=== Material for the task ===
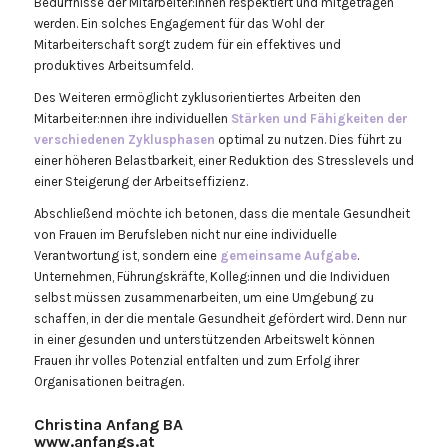
Bedürfnisse der Mitarbeiter:innen respektiert und mitgetragen
werden. Ein solches Engagement für das Wohl der
Mitarbeiterschaft sorgt zudem für ein effektives und
produktives Arbeitsumfeld.
Des Weiteren ermöglicht zyklusorientiertes Arbeiten den
Mitarbeiter:nnen ihre individuellen
Stärken und Fähigkeiten der
verschiedenen Zyklusphasen
optimal zu nutzen. Dies führt zu
einer höheren Belastbarkeit, einer Reduktion des Stresslevels und
einer Steigerung der Arbeitseffizienz.
Abschließend möchte ich betonen, dass die mentale Gesundheit
von Frauen im Berufsleben nicht nur eine individuelle
Verantwortung ist, sondern eine
gemeinsame Aufgabe
.
Unternehmen, Führungskräfte, Kolleg:innen und die Individuen
selbst müssen zusammenarbeiten, um eine Umgebung zu
schaffen, in der die mentale Gesundheit gefördert wird. Denn nur
in einer gesunden und unterstützenden Arbeitswelt können
Frauen ihr volles Potenzial entfalten und zum Erfolg ihrer
Organisationen beitragen.
Christina Anfang BA
www.anfangs.at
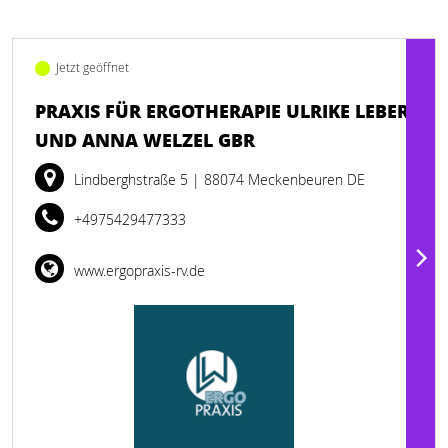
Jetzt geöffnet
PRAXIS FÜR ERGOTHERAPIE ULRIKE LEBER
UND ANNA WELZEL GBR
Lindberghstraße 5
| 88074 Meckenbeuren DE
+4975429477333
www.ergopraxis-rv.de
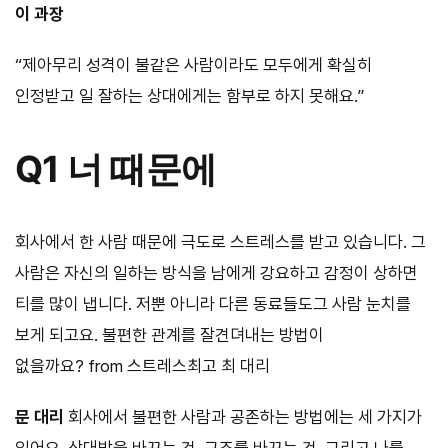
이 과장
“제아무리 성격이 불같은 사람이라도 모두에게 확실히
인정받고 일 잘하는 상대에게는 함부로 하지 못해요.”
Q1
너 때문에
회사에서 한 사람 때문에 극도로 스트레스를 받고 있습니다. 그
사람은 자신의 일하는 방식을 남에게 강요하고 감정이 상하면
티를 많이 냅니다. 저뿐 아니라 다른 동료들도그 사람 눈치를
보게 되고요. 불편한 관계를 잘견뎌내는 방법이
없을까요? from 스트레스최고 최 대리
문 대리
회사에서 불편한 사람과 공존하는 방법에는 세 가지가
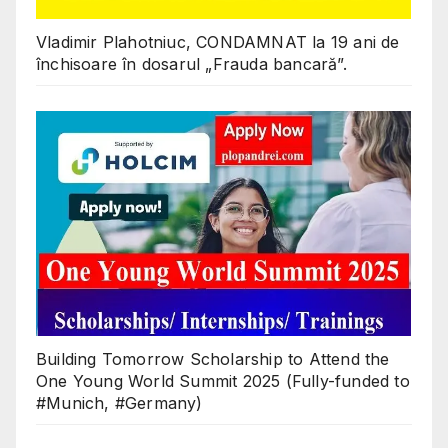
Vladimir Plahotniuc, CONDAMNAT la 19 ani de
închisoare în dosarul „Frauda bancară”.
Building Tomorrow Scholarship to Attend the
One Young World Summit 2025 (Fully-funded to
#Munich, #Germany)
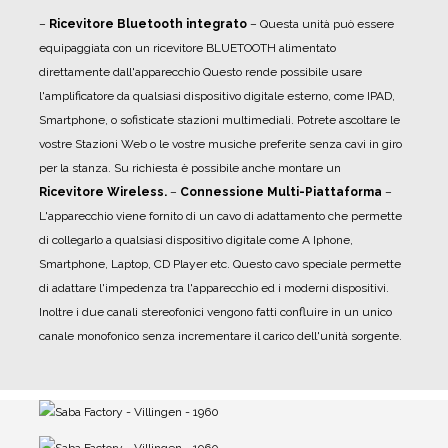
–
Ricevitore Bluetooth integrato
– Questa unità può essere
equipaggiata con un ricevitore BLUETOOTH alimentato
direttamente dall'apparecchio Questo rende possibile usare
l'amplificatore da qualsiasi dispositivo digitale esterno, come IPAD,
Smartphone, o sofisticate stazioni multimediali. Potrete ascoltare le
vostre Stazioni Web o le vostre musiche preferite senza cavi in giro
per la stanza. Su richiesta è possibile anche montare un
Ricevitore Wireless.
–
Connessione Multi-Piattaforma
–
L'apparecchio viene fornito di un cavo di adattamento che permette
di collegarlo a qualsiasi dispositivo digitale come A Iphone,
Smartphone, Laptop, CD Player etc. Questo cavo speciale permette
di adattare l'impedenza tra l'apparecchio ed i moderni dispositivi.
Inoltre i due canali stereofonici vengono fatti confluire in un unico
canale monofonico senza incrementare il carico dell'unità sorgente.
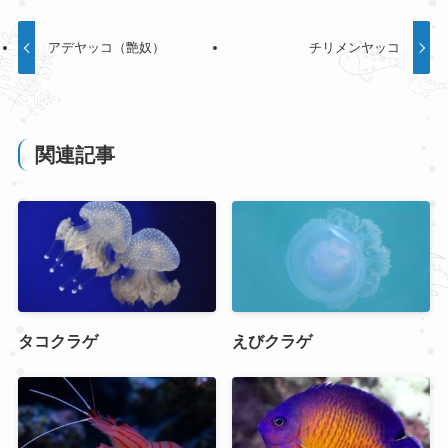
アデヤッコ（艶奴）
チリメンヤッコ
関連記事
タコクラゲ
えびクラゲ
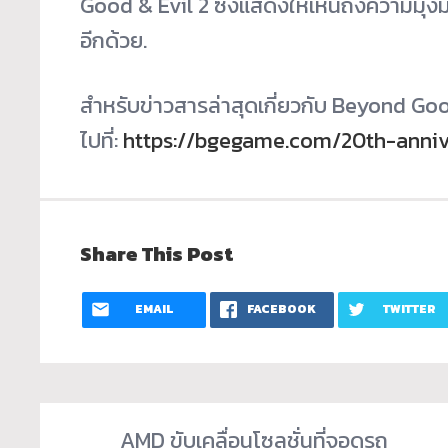
Good & Evil 2 ซึ่งแสดงให้เห็นถึงความมุ่งม
อีกด้วย.
สำหรับข่าวสารล่าสุดเกี่ยวกับ Beyond Go
ไปที่:
https://bgegame.com/20th-anniv
Share This Post
EMAIL
FACEBOOK
TWITTER
AMD ขับเคลื่อนโซลูชั่นที่จอดรถ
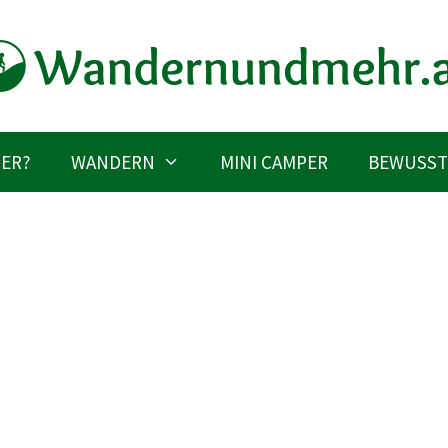
IER?
WANDERN
MINI CAMPER
BEWUSST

=== What is needed ===
What is needed is an exact restatement of every line from the line containing "https://bgegame.com/20th-anniv" through the last line of the records, minus any pictures.

=== Final answer ===
https://bgegame.com/20th-anniv
Share This Post
EMAIL
FACEBOOK
TWITTER
AMD ขับเคลื่อนโซลูชั่นที่จอดรถ
IER?
WANDERN
MINI CAMPER
BEWUSST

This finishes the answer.